A missão da ONU no Afeganistão disse em um comunicado em abril que não pode cumprir a proibição porque é contra o direito internacional e os princípios da carta da ONU. Ele ordenou que seus funcionários afegãos, homens e mulheres, ficassem em casa e lançou uma revisão completa de suas operações no Afeganistão, prevista para 5 de maio.

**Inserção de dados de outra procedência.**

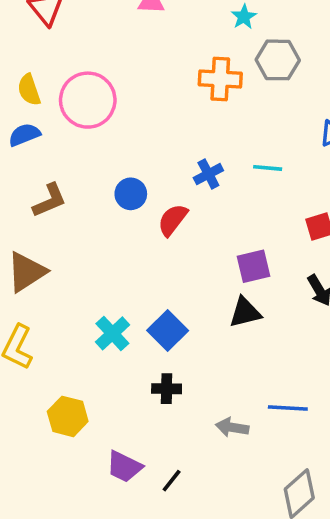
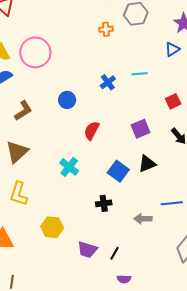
orange cross: (220, 79) -> (106, 29), size x0.6
red semicircle: (173, 220) -> (92, 131), moved
black triangle: (245, 312) -> (147, 164), moved
blue square: (168, 330) -> (118, 171), moved
cyan cross: (112, 333) -> (69, 167), moved

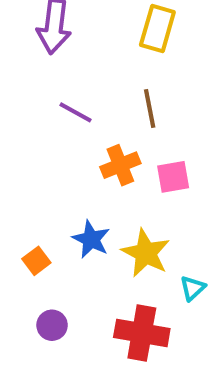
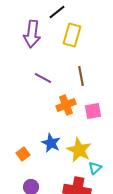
yellow rectangle: (157, 28) -> (72, 35), moved
cyan triangle: (193, 288) -> (95, 168), moved

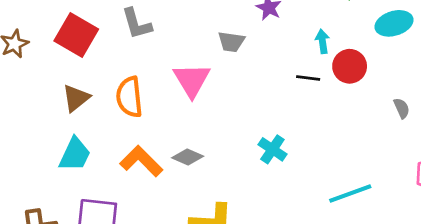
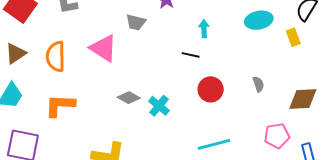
red circle: (350, 66) -> (211, 89), moved
pink triangle: (192, 80) -> (103, 48), turned -32
gray diamond: (188, 157) -> (129, 98), moved
orange L-shape: (141, 161) -> (60, 105), turned -48

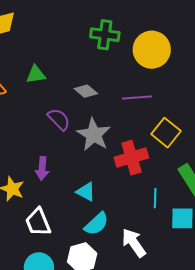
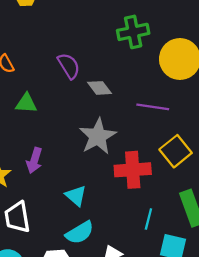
green cross: (105, 35) -> (133, 32), turned -32
green triangle: (36, 75) -> (26, 103), moved
purple semicircle: (59, 119) -> (69, 66), moved

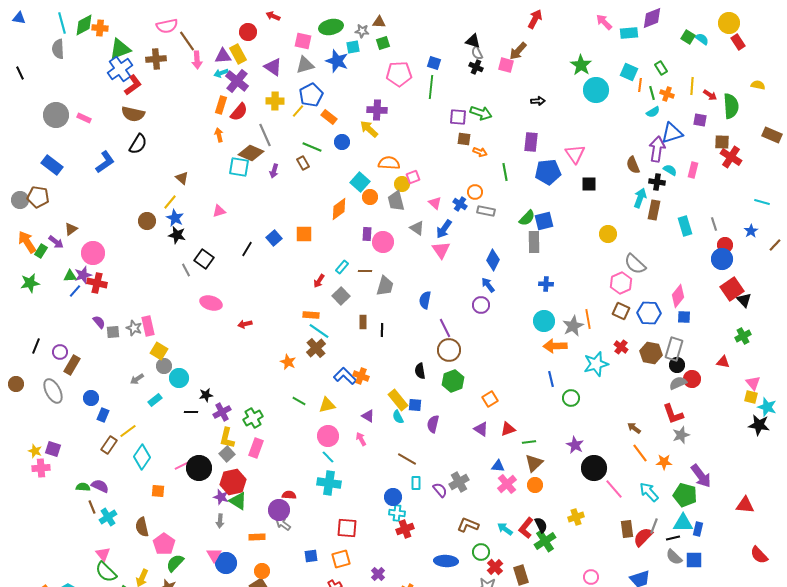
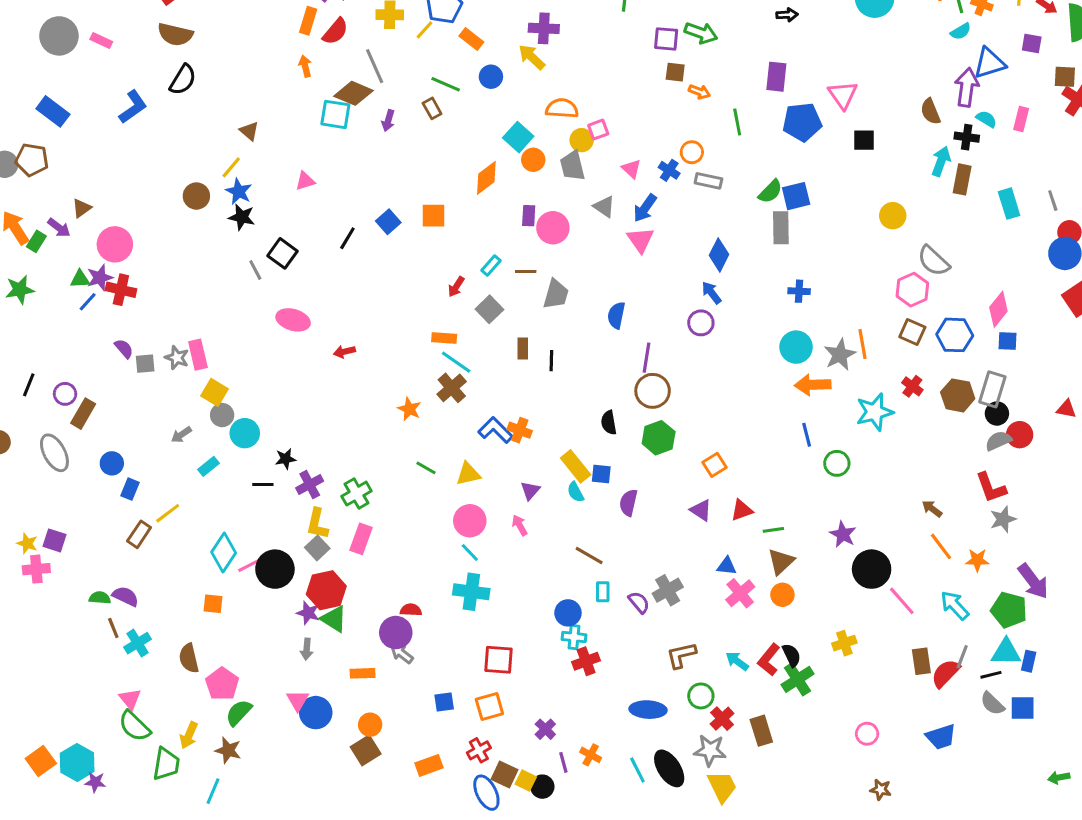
purple line: (445, 328) -> (647, 358), turned 36
purple triangle: (368, 416) -> (530, 491), turned 40
cyan diamond: (142, 457) -> (224, 552), moved
brown L-shape: (468, 525) -> (681, 655), turned -35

O Talibã “busca forçar as Nações Unidas a fazer uma escolha terrível entre ficar e apoiar o povo afegão e defender as normas e princípios que temos o dever de defender”, disse o comunicado.

Desde a tomada do poder em agosto de 2021, o Talibã constantemente limitados os direitos de mulheres e meninasinvertendo os avanços alcançados ao longo de duas décadas desde que uma invasão militar liderada pelos EUA em 2001 encerrou a primeira fase do Talibã como governantes do Afeganistão.

No ano passado, a liderança do Talibã baniu as meninas da educação após a sexta série, impediu as mulheres de trabalhar na maioria dos empregos e restringiu sua presença na vida pública.

António Guterres, secretário-geral da ONU, está convocando uma reunião no próximo mês em Doha, Catar, para encontrar um caminho a seguir no Afeganistão no que diz respeito às operações humanitárias, à governança do Talibã e ao contraterrorismo.

As Nações Unidas disseram que a reunião de Doha não é sobre o reconhecimento do Talibã, uma questão que cabe aos Estados membros decidir.

A cadeira do Afeganistão nas Nações Unidas ainda é mantida pelo antigo governo. O Talibã nomeou Suhail Shaheen, chefe do escritório político do grupo em Doha, mas até agora ele não foi reconhecido pelo comitê de credenciais da ONU.

Cristina Goldbaum relatórios contribuídos.